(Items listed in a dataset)
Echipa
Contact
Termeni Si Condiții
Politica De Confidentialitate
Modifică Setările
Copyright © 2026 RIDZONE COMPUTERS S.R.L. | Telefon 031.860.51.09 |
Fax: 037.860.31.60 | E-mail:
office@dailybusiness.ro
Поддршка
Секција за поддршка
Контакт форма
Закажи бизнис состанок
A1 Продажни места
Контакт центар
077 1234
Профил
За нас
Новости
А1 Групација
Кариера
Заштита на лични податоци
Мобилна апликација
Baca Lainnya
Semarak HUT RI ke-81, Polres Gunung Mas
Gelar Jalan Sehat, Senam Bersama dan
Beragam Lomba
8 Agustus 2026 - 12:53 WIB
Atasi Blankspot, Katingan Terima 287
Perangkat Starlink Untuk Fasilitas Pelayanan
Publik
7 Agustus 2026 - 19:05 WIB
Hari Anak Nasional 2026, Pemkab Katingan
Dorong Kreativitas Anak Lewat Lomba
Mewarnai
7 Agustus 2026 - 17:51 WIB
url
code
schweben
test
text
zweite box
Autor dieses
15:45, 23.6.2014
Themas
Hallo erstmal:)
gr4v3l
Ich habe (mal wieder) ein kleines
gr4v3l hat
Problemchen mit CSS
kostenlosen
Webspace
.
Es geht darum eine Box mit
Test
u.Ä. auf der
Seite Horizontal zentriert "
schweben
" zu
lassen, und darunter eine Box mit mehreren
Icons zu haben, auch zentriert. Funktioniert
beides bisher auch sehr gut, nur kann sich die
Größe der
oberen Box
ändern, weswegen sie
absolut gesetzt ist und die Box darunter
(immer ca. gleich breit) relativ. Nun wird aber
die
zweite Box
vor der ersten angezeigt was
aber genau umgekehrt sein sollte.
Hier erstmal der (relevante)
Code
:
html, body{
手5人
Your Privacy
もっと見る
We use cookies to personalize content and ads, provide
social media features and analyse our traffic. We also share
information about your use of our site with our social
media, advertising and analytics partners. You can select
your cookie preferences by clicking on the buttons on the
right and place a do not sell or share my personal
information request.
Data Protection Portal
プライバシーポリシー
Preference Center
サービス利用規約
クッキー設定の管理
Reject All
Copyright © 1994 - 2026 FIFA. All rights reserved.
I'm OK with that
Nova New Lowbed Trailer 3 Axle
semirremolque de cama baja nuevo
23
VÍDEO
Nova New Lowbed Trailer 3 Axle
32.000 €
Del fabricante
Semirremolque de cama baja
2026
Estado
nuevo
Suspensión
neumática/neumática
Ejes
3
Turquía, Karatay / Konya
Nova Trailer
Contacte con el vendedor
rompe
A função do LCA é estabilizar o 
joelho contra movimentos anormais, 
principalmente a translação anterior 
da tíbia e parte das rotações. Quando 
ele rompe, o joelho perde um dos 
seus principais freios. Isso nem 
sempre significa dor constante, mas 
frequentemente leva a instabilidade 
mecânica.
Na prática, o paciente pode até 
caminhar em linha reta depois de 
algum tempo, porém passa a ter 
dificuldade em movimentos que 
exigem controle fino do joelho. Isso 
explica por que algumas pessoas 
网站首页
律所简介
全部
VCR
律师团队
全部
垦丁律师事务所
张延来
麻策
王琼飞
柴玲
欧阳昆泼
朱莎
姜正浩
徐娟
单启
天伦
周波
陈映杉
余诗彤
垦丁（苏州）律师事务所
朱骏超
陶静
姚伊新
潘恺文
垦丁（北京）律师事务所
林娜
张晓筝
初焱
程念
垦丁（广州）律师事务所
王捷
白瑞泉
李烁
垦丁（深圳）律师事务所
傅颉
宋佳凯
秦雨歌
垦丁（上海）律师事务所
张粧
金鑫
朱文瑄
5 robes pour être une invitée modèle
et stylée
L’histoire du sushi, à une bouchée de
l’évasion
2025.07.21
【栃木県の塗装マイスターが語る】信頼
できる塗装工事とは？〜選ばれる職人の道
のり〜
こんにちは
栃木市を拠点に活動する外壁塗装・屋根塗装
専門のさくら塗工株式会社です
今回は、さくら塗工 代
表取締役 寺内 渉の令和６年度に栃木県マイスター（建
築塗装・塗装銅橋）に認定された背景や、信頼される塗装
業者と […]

Task =>
Take each line above that holds the string "nuevo" and copy it.

Task output =>
semirremolque de cama baja nuevo
nuevo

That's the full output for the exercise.